Sir Patrick Head: The Motor Sport Interview
The now-retired Williams engineer and team co-founder Sir Patrick Head recalls his first meeting with Frank, his thoughts about the new season and why he got it wrong about the end of the combustion engine in F1
Sir Patrick Head, knighted for services to motor sport in 2015, graduated with a degree in mechanical engineering from University College London in 1970 and soon after started work at Lola. Five years later, having taken time out to pursue his passion for boat building, he met Frank Williams and the rest, as they say, is motor racing history.
They formed Williams Grand Prix Engineering, Head in charge of engineering the cars while Williams chased the finances. After a year with a customer March in ’77 Head produced his first Williams, the FW06, and Alan Jones was signed up as their driver with backing from airline Saudia. In ’79 came the first of more than 100 F1 victories, Clay Regazzoni winning the British Grand Prix in Head’s FW07. In 1980 the car was the class of the field: Alan Jones won the world championship, and Williams the constructors’ title. The Williams team’s tally stands at nine constructors’ championships, seven drivers’ titles, 114 grand prix victories and 313 podiums, making it one of the sport’s most successful teams. Co-founder From his home in Sardinia, Head, now retired, tells us about the early days, and casts his eye over Formula 1 today.
Motor Sport: How did you first meet Frank Williams and what did you know about the man with whom you would go on to build such a successful partnership?
PH: “I was building my boat, an Endurance 40 schooner, in the Surrey Docks at the time. I’d worked for Lola, designed a Formula 2 car for Richard Scott, and worked part-time alongside Ron Tauranac on his Trojan project. I wasn’t really interested in Formula 1. I had decided that motor racing was a mug’s game and it was about time I started looking for something else. I was out of money, was running around in my old Renault 4 van which I’d bought for £40, and in my spare time I was building Super Vee engines for Ronnie Grant. One day Ronnie told me that Frank Williams had called and wanted to meet me – I think it was Guy Edwards who’d recommended me to Frank.
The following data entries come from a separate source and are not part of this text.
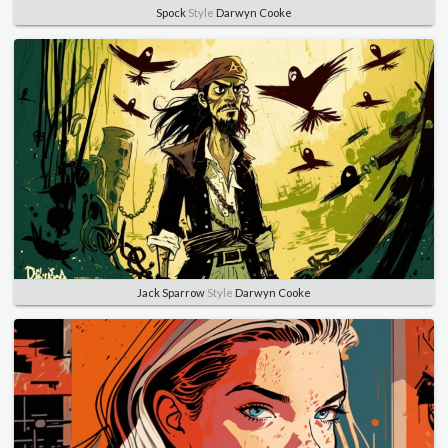
Spock
Style
Darwyn Cooke
Jack Sparrow
Style
Darwyn Cooke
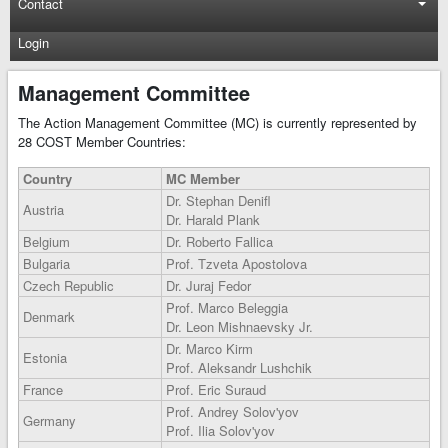
Contact
Login
Management Committee
The Action Management Committee (MC) is currently represented by
28 COST Member Countries:
Country
MC Member
Dr. Stephan Denifl
Austria
Dr. Harald Plank
Belgium
Dr. Roberto Fallica
Bulgaria
Prof. Tzveta Apostolova
Czech Republic
Dr. Juraj Fedor
Prof. Marco Beleggia
Denmark
Dr. Leon Mishnaevsky Jr.
Dr. Marco Kirm
Estonia
Prof. Aleksandr Lushchik
France
Prof. Eric Suraud
Prof. Andrey Solov'yov
Germany
Prof. Ilia Solov'yov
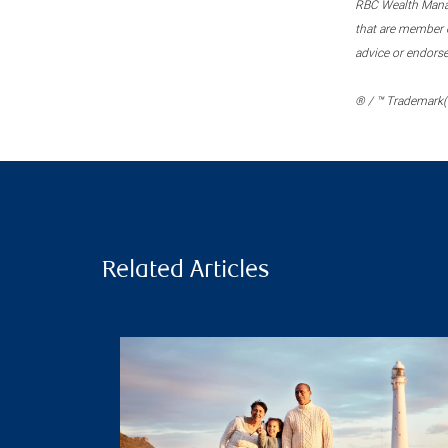
RBC Wealth Manage
that are member c
advice or endors
® / ™ Trademark(s
Related Articles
“If I ever had an argument with Frank, an hour later it was forgotten“
“Anyway, off I went to the Carlton Towers hotel off Sloane Street, dressed in my jeans and jersey which smelt strongly of resorcinol resin from the boat. I handed my van keys to the porter and walked in to find Frank sitting there in his Douglas Hayward suit. We talked for 15 minutes and in late September 1975 he took me on as his chief designer. What I didn’t realise was that Frank was about to take over the Hesketh car and the deal included Harvey Postlethwaite, with Walter Wolf as the financier.
“I started work on a Monday and a week later I turned up to be told by Frank that Harvey was now the chief designer and either I departed with £500 or stayed on as number two. Since I was broke, and I wasn’t really ready to be the chief designer of a Formula 1 team, I took the job. Until then my focus had been on building the schooner and doing some long-distance sailing around the world. That option, however, was no longer available as I’d run out of money.”
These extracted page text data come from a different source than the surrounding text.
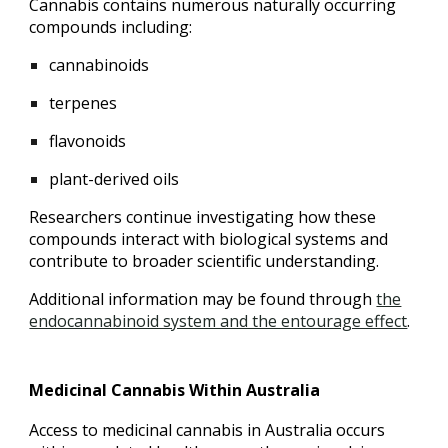
Cannabis contains numerous naturally occurring
compounds including:
cannabinoids
terpenes
flavonoids
plant-derived oils
Researchers continue investigating how these
compounds interact with biological systems and
contribute to broader scientific understanding.
Additional information may be found through
the
endocannabinoid system and the entourage effect
.
Medicinal Cannabis Within Australia
Access to medicinal cannabis in Australia occurs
Tell us about the early days of Walter Wolf Racing and the partnership with Frank, which would become a major turning point in your life.
PH: “When I turned up at the Station Road industrial estate in Reading there were about 20 employees, but there was no pay structure. They simply worked out that if they told Frank they were leaving he would somehow pay them a bit more to stay. Coming from a military background and having worked at Lola, I was more structured and disciplined. I didn’t know Harvey from Adam. He was a nice guy, intellectually strong, but he mistakenly thought that the Hesketh, which became the Williams FW05, was going to blow everybody away and of course the results show that was absolutely not the case.
“It was a terrible year, often the car did not qualify, and I think we had 11 different drivers that year. From mid-season Harvey stayed at base and I ran the race team with Frank but I also worked on the Wolf WR1 design between the races. At the end of 1976 Walter Wolf brought in Peter Warr from Lotus, which rather left Frank out of a job. I was to run the Wolf test team and was at Kyalami with Jody Scheckter, two good mechanics and a tyre man, when Frank called me and said he had left. He was going to run a March one-car team with Patrick Neve as driver and asked me to join him.
“It was a big decision for me, but I liked Frank’s energy and enthusiasm, so when I returned from South Africa, I resigned, which was not popular. We set up Williams Grand Prix Engineering. I was insistent on having ‘engineering’ in the name as I thought that good engineering design would be our differentiator.
“Frank stayed on the business side of things and left the engineering and manufacturing to me, which worked well because we didn’t overlap on each other’s patch. That’s probably why we managed to work successfully together for the next 37 years or whatever it was. If I ever had an argument with Frank, it was a racing argument that lasted 10 minutes, and then an hour later it was all forgotten and we got on with the job.”
What about your working relationship with Frank Dernie, because it appeared that you took a step back and Dernie became chief designer. Is that right?
PH: “That is not correct. Frank Dernie had done some work for Harvey at Hesketh and visited Wolf a couple of times and we got on well. I was aware that we needed to broaden our engineering base but we did not establish job titles. Frank [Dernie] joined Williams in January 1979 when most of the FW07 was designed, based on a single week in the Imperial College wind tunnel in London in October 1978. Frank and I overlapped in 1979 while we were establishing ourselves as serious competitors. We acquired the Specialised Mouldings quarter-scale wind tunnel late in that year and it needed work to make it useful. Rolling-road moving ground had to be designed and made, and a precision load measuring balance had to be bought. Frank Dernie and Ross Brawn were very involved in this. Frank’s work was mainly R&D-based but he was also very good at running the team at the track.”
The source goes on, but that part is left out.